One sign of progress: A January civic assembly of everyday Angelenos, convened by this columnist and others, called on L.A. to recognize the rights of its animals as “sentient beings,” as Mexico City’s constitution also does.

Of course, Los Angeles can’t address planetary threats on its own. That’s why our metro region needs a charter, and a structure, to govern the earth together with the world’s other local governments.

Nation states —including the U.S.—are destroying themselves through political conflict, corruption, and culture wars, so the responsibilities of governance are falling to localities. A greater L.A. regional authority could commit resources, personnel, technology, and democratic energy to integrating local governance with planet-scale policymaking.

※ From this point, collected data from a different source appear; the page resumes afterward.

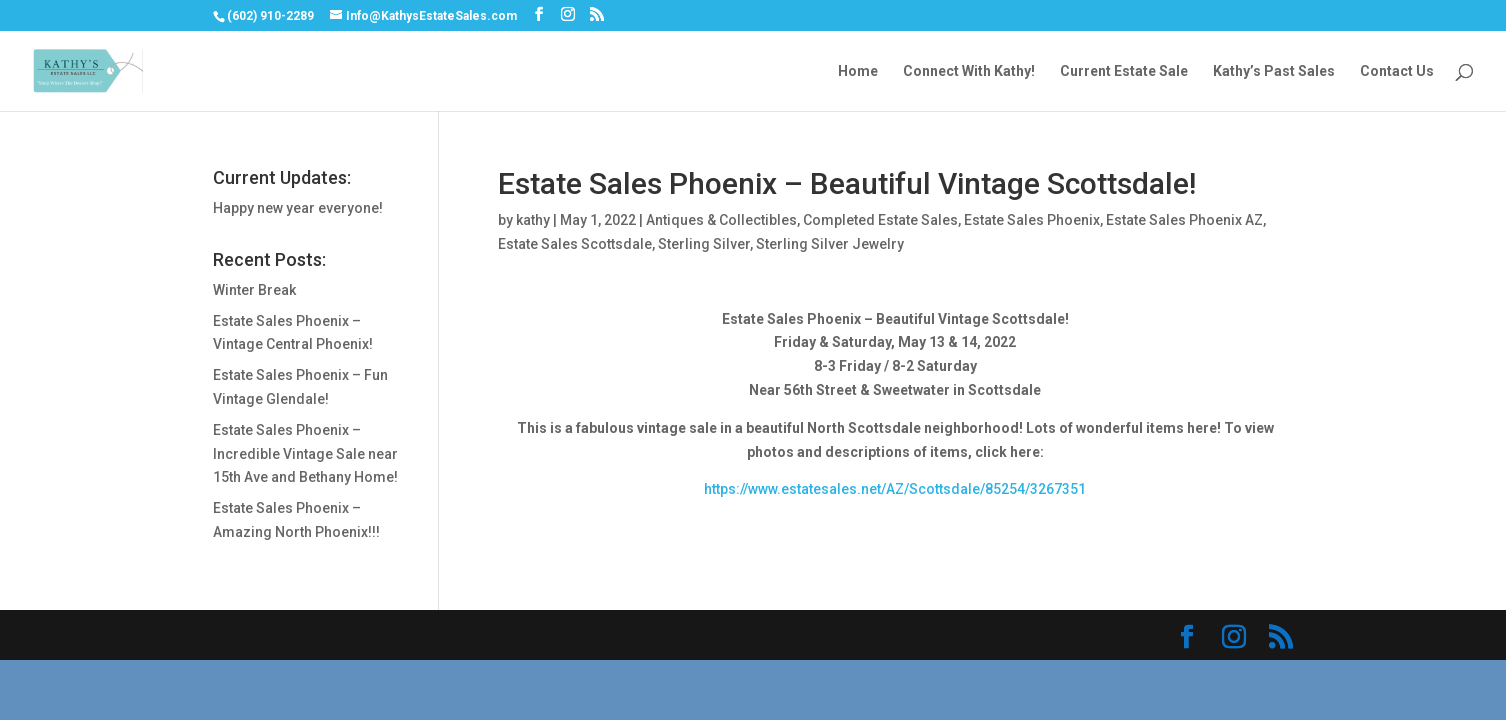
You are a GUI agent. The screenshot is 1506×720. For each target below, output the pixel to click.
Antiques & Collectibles (721, 220)
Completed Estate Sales (880, 220)
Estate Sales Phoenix (1032, 220)
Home (858, 71)
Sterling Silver (704, 244)
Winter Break (254, 290)
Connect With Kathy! (969, 71)
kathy (533, 220)
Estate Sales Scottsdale (575, 244)
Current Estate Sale (1124, 71)
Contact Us (1397, 71)
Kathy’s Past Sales (1274, 71)
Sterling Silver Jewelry (830, 244)
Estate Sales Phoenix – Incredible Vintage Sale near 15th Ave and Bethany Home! (305, 454)
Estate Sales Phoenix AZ (1184, 220)
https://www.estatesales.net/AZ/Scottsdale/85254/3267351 (895, 489)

L.A.’s natural allies in this work are not the dictatorial regime in Washington, nor “progressive” know-it-alls in Sacramento who extract tax dollars from our local economies to fund ill-considered statewide schemes. Rather, L.A.’s true friends are metro regions worldwide that share L.A.’s predicament and values—ecologically vulnerable coastal metropolises devoted to inclusion and creativity.

The most obvious partner for this work is Barcelona.  Like Los Angeles, it’s a seaside Spanish-speaking region with a Mediterranean climate and profound housing problems. We’re both idiosyncratically local places that regularly beat the world in sports, culture, and food. And we’re both home to independent-minded people who want to abandon their national governments.

The difference is that Barcelona is one of the world’s best-governed cities, with a flexible, experimental structure that L.A., with a city government still stuck in the 1980s, desperately needs. We could model our collaboration on that of Helsinki and Amsterdam, which are jointly regulating artificial intelligence, or on that of Rotterdam and Jakarta, which work together on sea-level rise.

It’s too late to bring Barcelona know-how into this year’s speedy charter revision process. But we could classify the current commission’s narrow recommendations as Phase One—and extend the charter review for another four years, including L.A. County, its other 87 cities, and neighboring counties in the rethink.

We might ask the World Series champion L.A. Dodgers to add former Barcelona mayor Ada Colau, widely seen as one of the world’s best urban chief executives, to their limitless payroll. Under Colau, Barcelona was branded a “fearless city”—a quality we Angelenos need now more than ever.

Such a process would give L.A. the time, space, and global knowledge to reimagine itself. And reinvent what a city could be.